> **PROBLEM DESCRIPTION**
Output the data below exactly, down to the last character.

(Collected data)
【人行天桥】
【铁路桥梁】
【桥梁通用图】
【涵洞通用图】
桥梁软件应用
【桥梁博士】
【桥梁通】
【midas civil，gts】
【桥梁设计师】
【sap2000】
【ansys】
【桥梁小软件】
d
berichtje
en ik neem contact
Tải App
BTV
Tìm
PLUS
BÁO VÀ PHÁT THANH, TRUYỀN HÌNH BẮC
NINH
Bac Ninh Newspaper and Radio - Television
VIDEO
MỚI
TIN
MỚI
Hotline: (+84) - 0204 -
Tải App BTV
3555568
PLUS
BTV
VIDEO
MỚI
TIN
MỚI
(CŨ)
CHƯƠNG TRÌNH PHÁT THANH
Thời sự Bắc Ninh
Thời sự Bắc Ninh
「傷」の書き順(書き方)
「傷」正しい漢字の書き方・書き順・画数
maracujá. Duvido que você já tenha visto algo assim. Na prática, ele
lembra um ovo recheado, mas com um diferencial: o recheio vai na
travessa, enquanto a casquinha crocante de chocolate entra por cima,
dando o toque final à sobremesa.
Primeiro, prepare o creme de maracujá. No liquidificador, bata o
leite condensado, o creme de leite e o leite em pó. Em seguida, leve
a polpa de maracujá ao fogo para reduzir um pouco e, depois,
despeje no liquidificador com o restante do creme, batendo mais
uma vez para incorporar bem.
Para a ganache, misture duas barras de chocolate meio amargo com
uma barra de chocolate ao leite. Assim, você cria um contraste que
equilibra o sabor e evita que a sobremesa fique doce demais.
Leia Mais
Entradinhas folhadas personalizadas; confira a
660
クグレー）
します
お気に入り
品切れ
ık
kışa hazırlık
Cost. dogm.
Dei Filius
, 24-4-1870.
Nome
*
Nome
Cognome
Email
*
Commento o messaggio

> **RESULT OF THE EXERCISE**
【人行天桥】
【铁路桥梁】
【桥梁通用图】
【涵洞通用图】
桥梁软件应用
【桥梁博士】
【桥梁通】
【midas civil，gts】
【桥梁设计师】
【sap2000】
【ansys】
【桥梁小软件】
d
berichtje
en ik neem contact
Tải App
BTV
Tìm
PLUS
BÁO VÀ PHÁT THANH, TRUYỀN HÌNH BẮC
NINH
Bac Ninh Newspaper and Radio - Television
VIDEO
MỚI
TIN
MỚI
Hotline: (+84) - 0204 -
Tải App BTV
3555568
PLUS
BTV
VIDEO
MỚI
TIN
MỚI
(CŨ)
CHƯƠNG TRÌNH PHÁT THANH
Thời sự Bắc Ninh
Thời sự Bắc Ninh
「傷」の書き順(書き方)
「傷」正しい漢字の書き方・書き順・画数
maracujá. Duvido que você já tenha visto algo assim. Na prática, ele
lembra um ovo recheado, mas com um diferencial: o recheio vai na
travessa, enquanto a casquinha crocante de chocolate entra por cima,
dando o toque final à sobremesa.
Primeiro, prepare o creme de maracujá. No liquidificador, bata o
leite condensado, o creme de leite e o leite em pó. Em seguida, leve
a polpa de maracujá ao fogo para reduzir um pouco e, depois,
despeje no liquidificador com o restante do creme, batendo mais
uma vez para incorporar bem.
Para a ganache, misture duas barras de chocolate meio amargo com
uma barra de chocolate ao leite. Assim, você cria um contraste que
equilibra o sabor e evita que a sobremesa fique doce demais.
Leia Mais
Entradinhas folhadas personalizadas; confira a
660
クグレー）
します
お気に入り
品切れ
ık
kışa hazırlık
Cost. dogm.
Dei Filius
, 24-4-1870.
Nome
*
Nome
Cognome
Email
*
Commento o messaggio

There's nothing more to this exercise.